Batterien für Hörgeräte? Antike steinerne Brunnentroge? Melkfett? Wie kommt es, dass solche Artikel an einer Liquidation von Armeematerial angeboten werden? Beim Rundgang durch die Seelandhalle in Lyss, wo derzeit die 100. Grossliquidation von Armeematerial in der Schweiz im Gang ist, sind noch viele weitere armeefremde Artikel zu finden.

Das macht aber offenbar nichts, das Interesse ist nach wie vor gross. Fritz Dick, der die Veranstaltung mit seiner Firma Dicks-Armyshop GmbH mit Sitz in Lyss durchführt, rechnet auch dieses Mal rund 30 000 Personen. «Praktisch keiner geht ohne etwas nach Hause»; sagt Dick.

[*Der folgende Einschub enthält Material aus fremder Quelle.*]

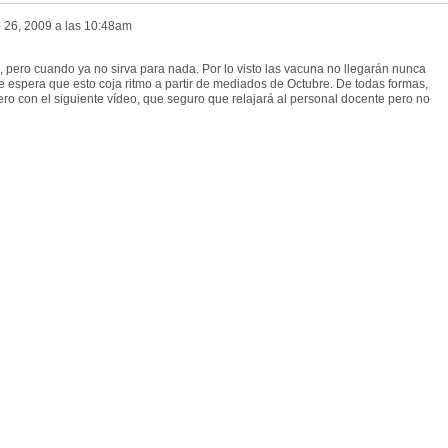
 26, 2009 a las 10:48am
pero cuando ya no sirva para nada. Por lo visto las vacuna no llegarán nunca
espera que esto coja ritmo a partir de mediados de Octubre. De todas formas,
ro con el siguiente vídeo, que seguro que relajará al personal docente pero no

Das dürfte auch bei den weiteren Liquidationen so sein, die dieses Jahr in Cazis, Brunegg und Genf folgen werden.

Erster Anlauf schlug fehl

«Ja, rund ein Drittel des Angebots hat nichts direkt mit der Armee zu tun», bestätigt Fitz Dick. «Der Grund ist ein einfacher: Die Armee respektive deren Ausrüstung ist nicht mehr dieselbe wie damals, als ich anfing.» Der heute 62-Jährige hatte als Exportleiter bei Von Roll in Oensingen und bei Biella-Neher in Biel Erfahrungen im internationalen Handel gesammelt, machte sich 1988 selbstständig und versuchte unter anderem ausgediente, einfache Werkzeuge der Schweizer Armee – Handsägen zum Beispiel - in Entwicklungsländer zu exportieren. «Dort wollte man aber moderne Werkzeuge», sagt Dick «also bot ich die Sägen, Äxte und anderes mehr bei einem Treffen für Oldtimer Traktoren an – und siehe da, es lief.»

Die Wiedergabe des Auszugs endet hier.